**PROBLEM TO WORK ON:** Sort through the data and copy the lines holding the word "Ultra".
RECORD EXTRACTS Block Start
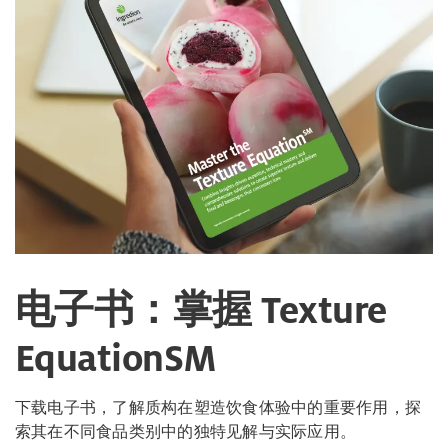
电子书：掌握 Texture
EquationSM
下载电子书，了解质构在塑造饮食体验中的重要作用，探
索其在不同食品类别中的独特见解与实际应用。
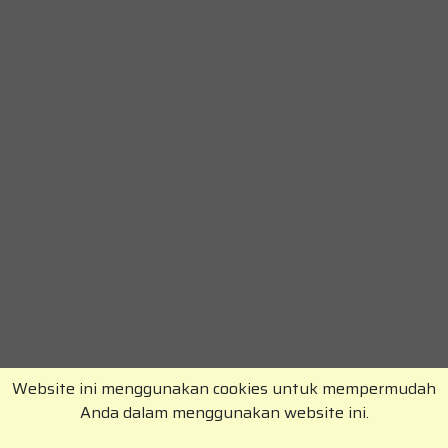
Website ini menggunakan cookies untuk mempermudah
Anda dalam menggunakan website ini.
Copyright © RajaKomen.com 2026 All Rights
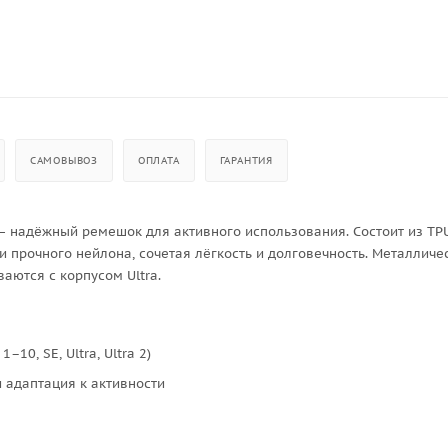
САМОВЫВОЗ
ОПЛАТА
ГАРАНТИЯ
) — надёжный ремешок для активного использования. Состоит из TP
и прочного нейлона, сочетая лёгкость и долговечность. Металличе
аются с корпусом Ultra.
–10, SE, Ultra, Ultra 2)
 адаптация к активности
RECORD EXTRACTS Block End
**RESPONSE BELOW:**
аются с корпусом Ultra.
–10, SE, Ultra, Ultra 2)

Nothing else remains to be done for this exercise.